I had nowhere to go. I walked aimlessly around town for hours. It would have been shameful to go to the authorities, so I returned home. I accepted full responsibility for the beating. It was my fault. I deserved it. I hated her. But I felt such pity for her.
I didn't regain much more for her than pity for the last three years of her life. I had no respect for her. I stayed away from her as much as I could. I worked as many hours as I could. When I finally had my drivers license I was able to stay away even more.
The last months of her life were awful. She was confined to a hospital bed. Her brain tumors had rendered most of her brain non-functioning. I fought horrible thoughts every.single.day. "God, please just take her." She had a bell she would ring when she needed something. I dreaded hearing the bell. Every morning I would go to her bed with hope that she'd be gone. It wasn't just the long, drawn out death from cancer, it was the crazy shit she'd say, the guilt trips, the indignation she verbalized. She was void of compassion and full of self pity. She seemed to desire for us to suffer as she was suffering.
This sounds awful as I read it back. These were the thoughts of a seventeen year old, messed up, angry girl. Or maybe that's just the guilt talking. Maybe I want to believe these are the thoughts of a seventeen year old girl when they are the reality of watching someone die who lived a life of entitled selfishness - and again, I feel wrong writing that.
Here's what I've learned. This is for any of you who have lived anything similar. Whatever your parent wasn't...You Can Be!
For the young woman I spoke to recently, you can be the mother you were denied. You can make it all right. It takes an acute awareness, faith, forgiveness, and likely a strong example/mentor in your life.
Any of you who came from the selfishness and destruction of feminism...you too can make it right, you can turn the tide. For all the lies you've been told and lies you've lived, you can bring forth the truth and the hope.

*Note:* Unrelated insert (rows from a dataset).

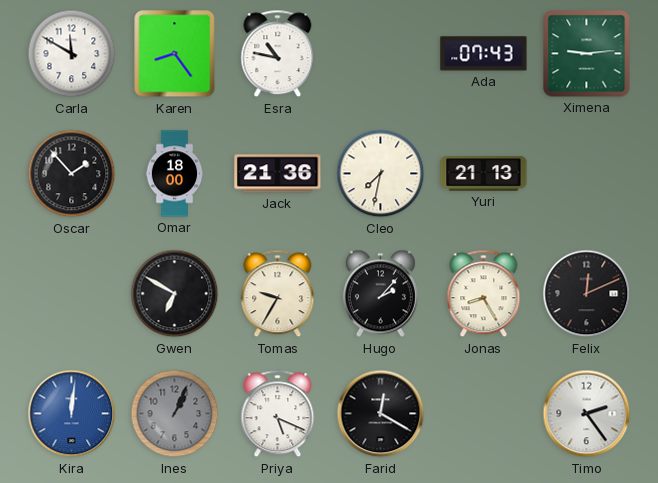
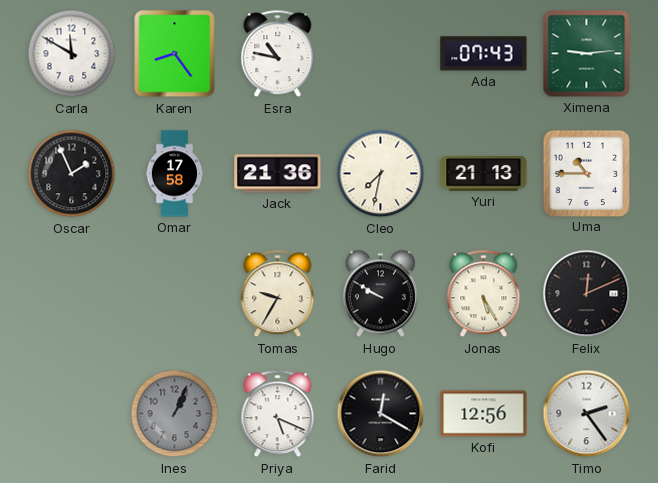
Oscar: 1:53 -> 1:56
Omar: 18:00 -> 17:58
Uma: none -> 10:45
Gwen: 6:50 -> none
Hugo: 2:07 -> 9:50
Jonas: 8:25 -> 5:25
Kira: 12:01 -> none
Kofi: none -> 12:56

I have been immensely blessed in having a mother-in-law who has been for me all that I was missing. Her unfailing love, support, and encouragement has replenished in my life all that I had longed for. She is married to a mighty strong man and provided me a mighty strong man who married me. Their patience with me has been overwhelming. They embody all I had heard whispered in my heart of God's provision. That He can make things good. And that He did.
The young woman I spoke to will also have this all available to her. It's possible she'll be asked to marry into our family.

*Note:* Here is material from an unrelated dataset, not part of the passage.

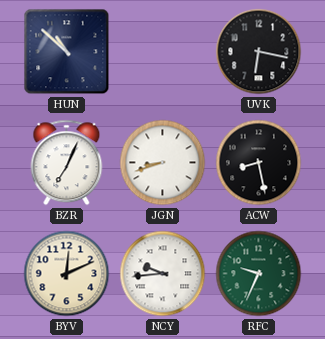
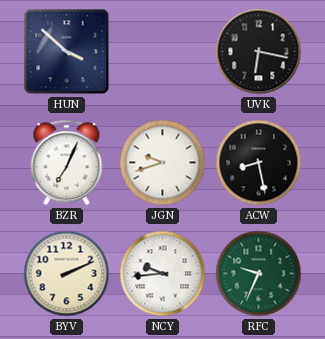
HUN: 10:52 -> 3:52
JGN: 8:42 -> 9:42
BYV: 12:11 -> 2:11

If you are reading this, darling, I encourage you to do all you must do to receive this honor.
I know your life has been broken. Through no fault of your own you have been broken. It can all be made whole.
You must forgive. You must release the pain and poison of unforgiveness. This in no way erases it, but it does release you from its burden. There will be times you will have to forgive daily, hourly even. But you keep at it. Praying for His help and guidance. Release the bitterness, release the injustice. Give it all to Him.